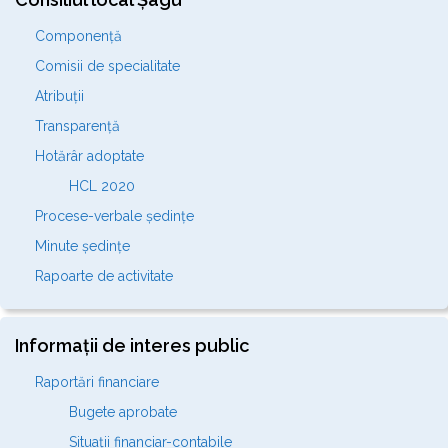
Componență
Comisii de specialitate
Atribuții
Transparență
Hotărâr adoptate
HCL 2020
Procese-verbale ședințe
Minute ședințe
Rapoarte de activitate
Informații de interes public
Raportări financiare
Bugete aprobate
Situații financiar-contabile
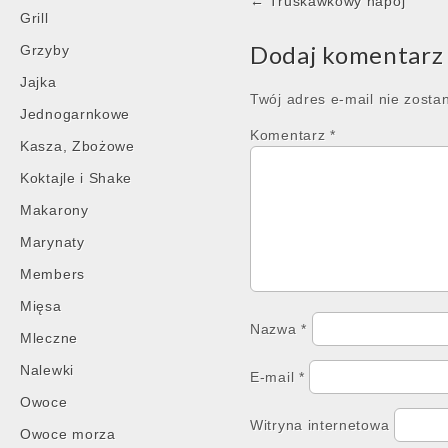
Post
← Truskawkowy napój
Grill
navigation
Dodaj komentarz
Grzyby
Jajka
Twój adres e-mail nie zosta
Jednogarnkowe
Komentarz
*
Kasza, Zbożowe
Koktajle i Shake
Makarony
Marynaty
Members
Mięsa
Nazwa
*
Mleczne
Nalewki
E-mail
*
Owoce
Witryna internetowa
Owoce morza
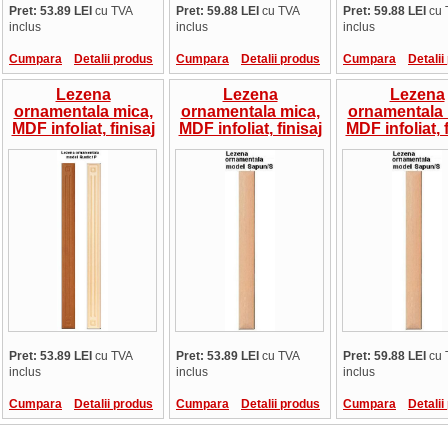
Pret: 53.89 LEI
cu TVA
Pret: 59.88 LEI
cu TVA
Pret: 59.88 LEI
cu 
inclus
inclus
inclus
Cumpara
Detalii produs
Cumpara
Detalii produs
Cumpara
Detalii
Lezena
Lezena
Lezena
ornamentala mica,
ornamentala mica,
ornamentala 
MDF infoliat, finisaj
MDF infoliat, finisaj
MDF infoliat, f
mat, frezare
mat, frezare
lucios, fre
Rustic/P, 4 lungimi,
Sapun/S, 4 lungimi,
Sapun/S, 4 lu
pret/bucata
pret/bucata
pret/buca
Pret: 53.89 LEI
cu TVA
Pret: 53.89 LEI
cu TVA
Pret: 59.88 LEI
cu 
inclus
inclus
inclus
Cumpara
Detalii produs
Cumpara
Detalii produs
Cumpara
Detalii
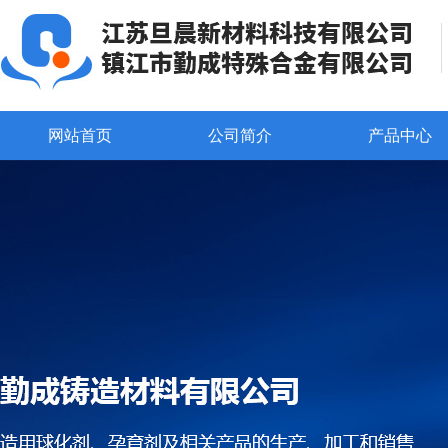
网站首页
公司简介
产品中心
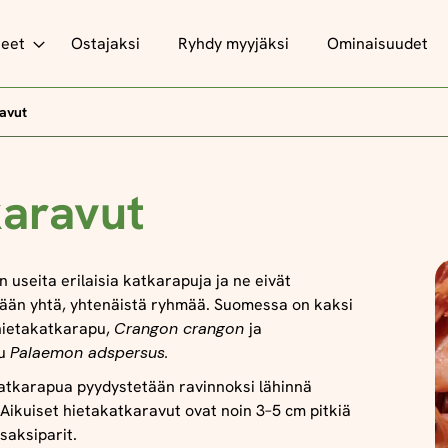
teet
Ostajaksi
Ryhdy myyjäksi
Ominaisuudet
avut
aravut
 useita erilaisia katkarapuja ja ne eivät
ään yhtä, yhtenäistä ryhmää. Suomessa on kaksi
hietakatkarapu,
Crangon crangon
ja
pu
Palaemon adspersus.
atkarapua pyydystetään ravinnoksi lähinnä
Aikuiset hietakatkaravut ovat noin 3–5 cm pitkiä
 saksiparit.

**********

What to produce: Reproduce each entry precisely; the pictures stay out.

Output below:
Componență
Comisii de specialitate
Atribuții
Transparență
Hotărâr adoptate
HCL 2020
Procese-verbale ședințe
Minute ședințe
Rapoarte de activitate
Informații de interes public
Raportări financiare
Bugete aprobate
Situații financiar-contabile
Post
← Truskawkowy napój
Grill
navigation
Dodaj komentarz
Grzyby
Jajka
Twój adres e-mail nie zosta
Jednogarnkowe
Komentarz
*
Kasza, Zbożowe
Koktajle i Shake
Makarony
Marynaty
Members
Mięsa
Nazwa
*
Mleczne
Nalewki
E-mail
*
Owoce
Witryna internetowa
Owoce morza
Pret: 53.89 LEI
cu TVA
Pret: 59.88 LEI
cu TVA
Pret: 59.88 LEI
cu 
inclus
inclus
inclus
Cumpara
Detalii produs
Cumpara
Detalii produs
Cumpara
Detalii
Lezena
Lezena
Lezena
ornamentala mica,
ornamentala mica,
ornamentala 
MDF infoliat, finisaj
MDF infoliat, finisaj
MDF infoliat, f
mat, frezare
mat, frezare
lucios, fre
Rustic/P, 4 lungimi,
Sapun/S, 4 lungimi,
Sapun/S, 4 lu
pret/bucata
pret/bucata
pret/buca
Pret: 53.89 LEI
cu TVA
Pret: 53.89 LEI
cu TVA
Pret: 59.88 LEI
cu 
inclus
inclus
inclus
Cumpara
Detalii produs
Cumpara
Detalii produs
Cumpara
Detalii
网站首页
公司简介
产品中心
teet
Ostajaksi
Ryhdy myyjäksi
Ominaisuudet
avut
aravut
 useita erilaisia katkarapuja ja ne eivät
ään yhtä, yhtenäistä ryhmää. Suomessa on kaksi
hietakatkarapu,
Crangon crangon
ja
pu
Palaemon adspersus.
atkarapua pyydystetään ravinnoksi lähinnä
Aikuiset hietakatkaravut ovat noin 3–5 cm pitkiä
 saksiparit.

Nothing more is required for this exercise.